3:07 Application to consumer equipment
Power Supply Systems in History
For those who want to understand the characteristics of both linear and switchingpower supplies, I will talk about "Power Supplies from History ".
for those who would like to understand the characteristics of both linear and switching power supplies.
In fact, there is an interesting historical background to the development of the power supplies now in widespread use, including the involvement of the Apollo program.
Please read this article to the end so that you will be able to distinguish between linear and switching methods depending on the situation.
There are two main types of power supplies: linear and switching.
However, as far back as the 1950s, only linear power supplies existed in the world.
A linear power supply has a circuit like the one shown in the figure below when an AC outlet is used as input.
The flow of the linear method is described below.
The linear method was widely used because of its simple circuit and no need for difficult control.

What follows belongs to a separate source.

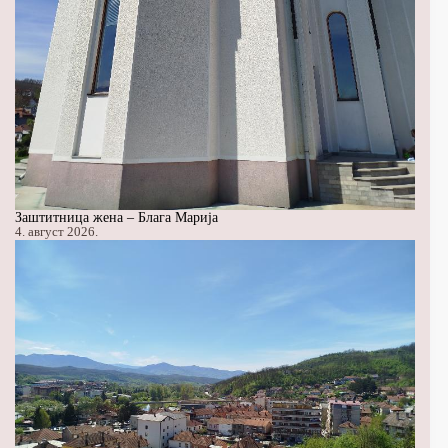
Заштитница жена – Блага Марија
4. август 2026.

However, this circuit has two drawbacks.
- AC input is connected directly to the transformer.
- Energy draining.
The first is that the AC input is connected directly to the transformer.
AC is an alternating current with a relatively low frequency, such as 50 Hz or 60 Hz.
If the transformer continues to carry current, the core will become magnetically saturated and unusable, so the cross-sectional area of the core and the number of turns must be increased to prevent saturation.
And second, since the linear method converted voltage by converting energy into heat, the conversion efficiency was poor and a lot of energy was consumed.
So, the linear method had the issues of miniaturization and energy saving.
In the 1960s, space exploration became active and NASA's Apollo program was launched.
The Apollo program had to go to the moon using the limited energy loaded on the rocket, so a small, conversion-efficient power source was required.
What was developed in response was a completely new type of power supply called the switching method.
The switching type power supply is configured as shown in the figure below and differs from the linear type in the following two respects.
- AC input is converted to DC by rectifying and smoothing once.
- The point where high-frequency alternating current is created from direct current using switching elements to convert the voltage.
One advantage of this method is that the transformer can be made smaller by operating it at a higher frequency.
Moreover, the circuit has high conversion efficiency because voltage is converted by changing the form of magnetic energy, not by converting it into heat as in the linear method.
On the other hand, this method requires switching at high speed, so switching elements with good response and components capable of complex control are essential.
In the midst of all this, in this era... In the early 1900's, the use of Transistors and ICs, which have faster reaction speeds than conventional vacuum tubes, became popular.
Application to consumer equipment
And little by little, this switching method has been incorporated into consumer equipment and has become quite common.
This AC adapter is a linear system and used to weigh nearly 400g to supply only 8.5W of power.
But now, like the AC adapter for the switch below, it weighs only 120 grams, even though it is spec'd to provide 39W of power.
After disassembling and checking, we found that this AC adapter still uses a switching method.
As you can see, the switching method can be made considerably smaller and lighter.
I have spoken on the theme of "Power Supplies Learning from History".
As a reminder, I mentioned here that the switching method is new to history, but both have their advantages and disadvantages, and not all have been replaced.
However, now that you know the historical background, I think it is easier to think about which method is better at any given time.